Function to model selection at a biallelic locus

This is not for phytools, but I am teaching evolutionary biology to undergrads this semester. We are presently studying population genetics and for class tomorrow I decided to write an R function to illustrate selection at one locus. The function takes a starting allele frequency and fitnesses for each of the three genotypes as input, and then it can plot various things: the frequency of A or a over time; the mean fitness through time; and the population mean fitness as a function of p. The function is as follows:

selection<-function(p0,w,time=1000,show="p",pause=0){
  p<-wbar<-vector(); p[1]<-p0
  wbar[1]<-p[1]^2*w[1]+2*p[1]*(1-p[1])*w[2]+(1-p[1])^2*w[3]
  for(i in 2:time){
    p[i]<-p[i-1]
    p[i]<-(p[i]^2*w[1]+p[i]*(1-p[i])*w[2])/wbar[i-1]
    wbar[i]<-p[i]^2*w[1]+2*p[i]*(1-p[i])*w[2]+(1-p[i])^2*w[3]
    if(show=="p")
      plot(1:i,p,type="l",xlim=c(0,time),ylim=c(0,1),
      xlab="time",main="frequency of A")
    else if(show=="q")
      plot(1:i,1-p,type="l",xlim=c(0,time),ylim=c(0,1),xlab="time",
      ylab="q",main="frequency of a")
    else if(show=="fitness")
      plot(1:i,wbar/max(w),type="l",xlim=c(0,time),ylim=c(0,1),
      xlab="time",main="mean fitness")
    else if(show=="surface")
      break
    else {
      message("not a recognized option")
      break
    }
    Sys.sleep(pause)
  }
  if(show=="surface"){
    p<-0:100/100
    wbar<-p^2*w[1]+2*p*(1-p)*w[2]+(1-p)^2*w[3]
    plot(p,wbar,type="l",ylim=c(0,1),main="mean fitness")
  }


Here is an example of a run to illustrate selection on A in which the fitness advantage of the A allele is recessive.

Saturday, March 3, 2012

New version of treeSlice

The phytools function treeSlice cuts a phylogeny at a particular height above the root and returns all non-trivial subtrees (that is, subtrees with two or more taxa).

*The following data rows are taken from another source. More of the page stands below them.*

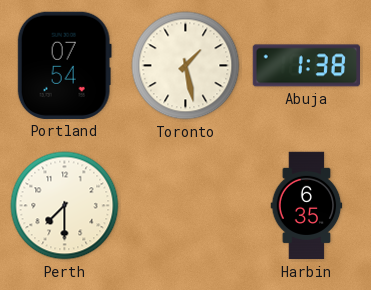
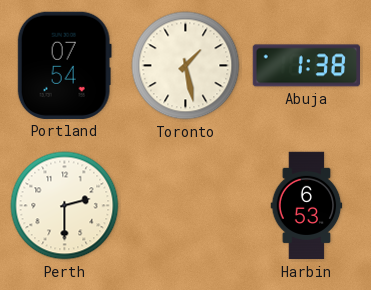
Perth: 7:30 -> 2:30
Harbin: 6:35 -> 6:53
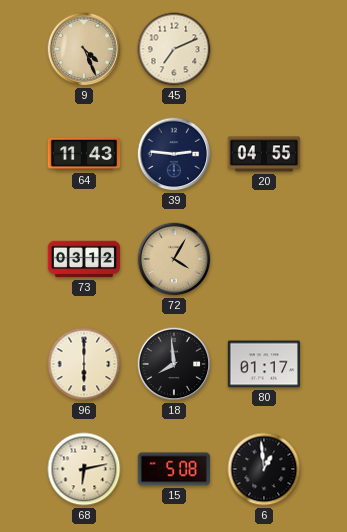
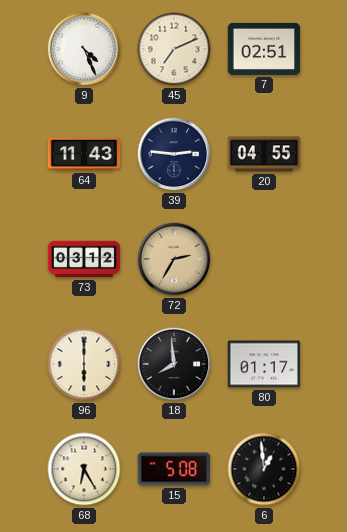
9 dial: champagne -> white
7: none -> 02:51
72: 4:05 -> 2:35
68: 6:13 -> 6:25
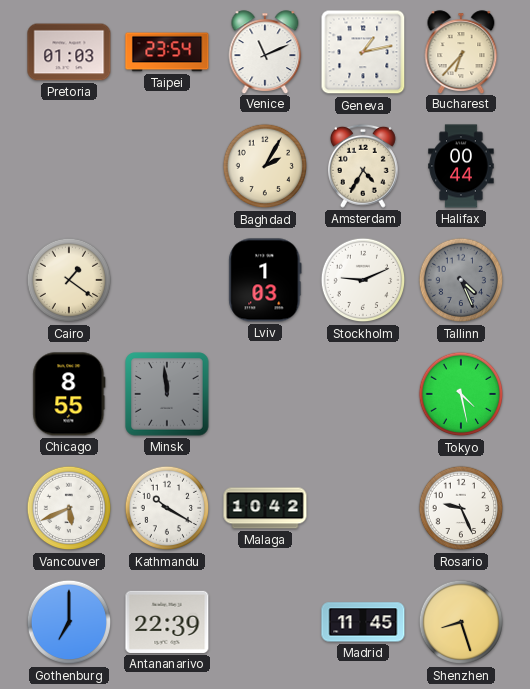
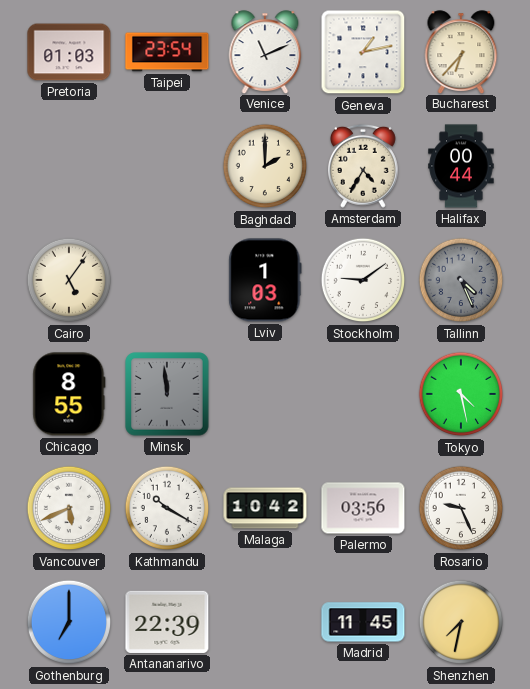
Baghdad: 2:05 -> 2:00
Cairo: 1:21 -> 5:06
Stockholm: 9:11 -> 9:09
Palermo: none -> 03:56
Shenzhen: 8:27 -> 7:32
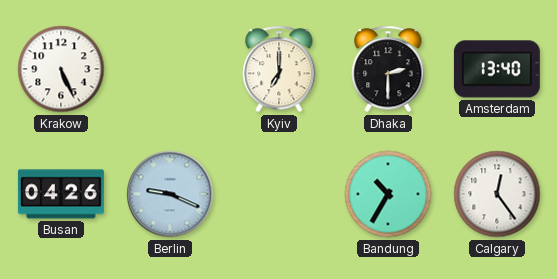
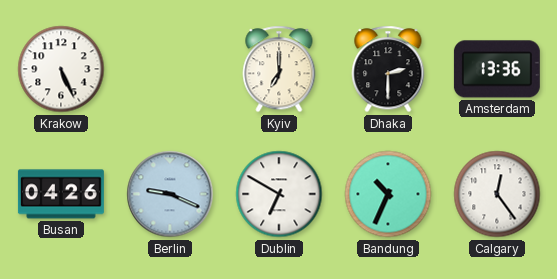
Amsterdam: 13:40 -> 13:36
Dublin: none -> 6:50
Bandung: 10:35 -> 10:34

A user requested that I add the capacity to return trivial as well as non-trivial subtrees. This is straightforward, but it cannot be done using the ape function extract.clade, because that only permits the extraction of trees with two or more tips. Instead, for subtrees with only one tip we create the "phylo" object directly. Here is how we do it:

for(i in 1:length(nodes)){
  if(nodes[i]>length(tree$tip)){
    trees[[i]]<-extract.clade(tree,node=nodes[i])
    trees[[i]]$root.edge<-H[which(tree$edge[,2]==nodes[i]),2] -slice
  } else {
    z<-list(edge=matrix(c(2,1),1,2), edge.length=H[which(tree$edge[,2]==nodes[i]),2]-slice, tip.label=tree$tip.label[nodes[i]],Nnode=1L)
    class(z)<-"phylo"; trees[[i]]<-z
  }
}


Seems to work fine. The default performance of treeSlice is to return only non-trivial subtrees. To return trivial subtrees, we set the new argument trivial=TRUE. So, for instance:

> set.seed(1)
> tree<-pbtree(n=10,scale=1)
> plot(tree); add.scale.bar(length=0.5)

> trees<-treeSlice(tree,0.5,trivial=T)
> str(trees)
Class "multiPhylo"
List of 6
 $ :List of 5
  ..$ edge       : num [1:2, 1:2] 3 3 1 2
  ..$ edge.length: num [1:2] 0.204 0.204
  ..$ tip.label  : chr [1:2] "t7" "t8"
  ..$ Nnode      : int 1
  ..$ root.edge  : num 0.296
  ..- attr(*, "class")= chr "phylo"
  ..- attr(*, "order")= chr "cladewise"
...
 $ :List of 4
  ..$ edge       : num [1, 1:2] 2 1
  ..$ edge.length: num 0.5
  ..$ tip.label  : chr "t2"
  ..$ Nnode      : int 1
  ..- attr(*, "class")= chr "phylo"
...


That's it.

I have posted a new version of phytools with this function. You can download it here and install from source.